(Collected data)
'''

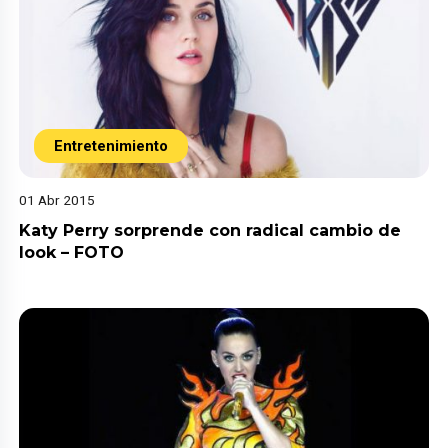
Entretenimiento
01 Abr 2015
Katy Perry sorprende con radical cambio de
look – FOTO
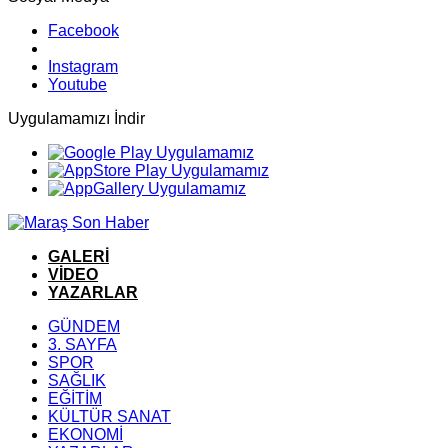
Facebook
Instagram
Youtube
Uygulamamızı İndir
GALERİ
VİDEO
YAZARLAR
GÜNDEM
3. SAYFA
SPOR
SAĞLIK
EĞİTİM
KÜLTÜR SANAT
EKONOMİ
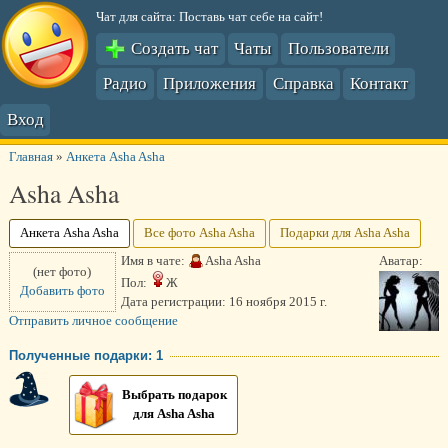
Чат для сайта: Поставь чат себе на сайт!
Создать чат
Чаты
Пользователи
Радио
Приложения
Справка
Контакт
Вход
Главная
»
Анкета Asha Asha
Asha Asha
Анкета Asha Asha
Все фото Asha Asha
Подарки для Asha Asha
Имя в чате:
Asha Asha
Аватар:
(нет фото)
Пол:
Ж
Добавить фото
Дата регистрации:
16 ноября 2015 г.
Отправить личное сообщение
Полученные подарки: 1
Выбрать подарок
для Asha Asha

'''
'''

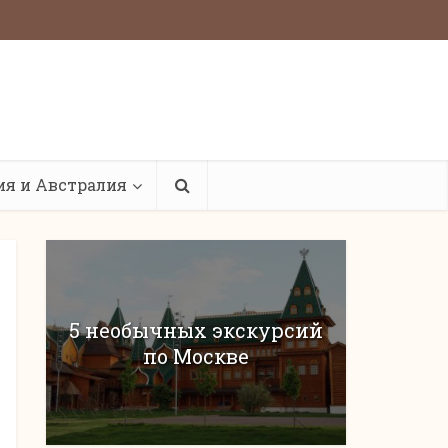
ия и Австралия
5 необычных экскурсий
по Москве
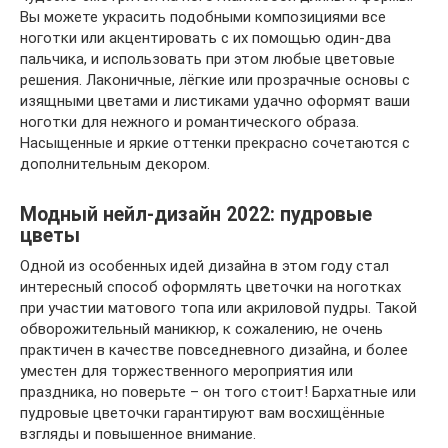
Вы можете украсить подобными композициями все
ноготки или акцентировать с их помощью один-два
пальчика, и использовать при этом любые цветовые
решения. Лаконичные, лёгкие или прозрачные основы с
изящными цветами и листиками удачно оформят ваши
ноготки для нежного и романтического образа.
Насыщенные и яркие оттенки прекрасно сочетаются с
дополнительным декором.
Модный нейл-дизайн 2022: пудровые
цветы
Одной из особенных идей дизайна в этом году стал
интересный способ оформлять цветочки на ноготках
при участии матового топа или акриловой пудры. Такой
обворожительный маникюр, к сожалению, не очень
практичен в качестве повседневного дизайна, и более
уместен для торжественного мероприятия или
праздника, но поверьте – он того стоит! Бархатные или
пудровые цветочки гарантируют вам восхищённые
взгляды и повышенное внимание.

'''

Show, from the entries above, every line that includes the string "пудровые".

◆ Response to the task
Модный нейл-дизайн 2022: пудровые
пудровые цветочки гарантируют вам восхищённые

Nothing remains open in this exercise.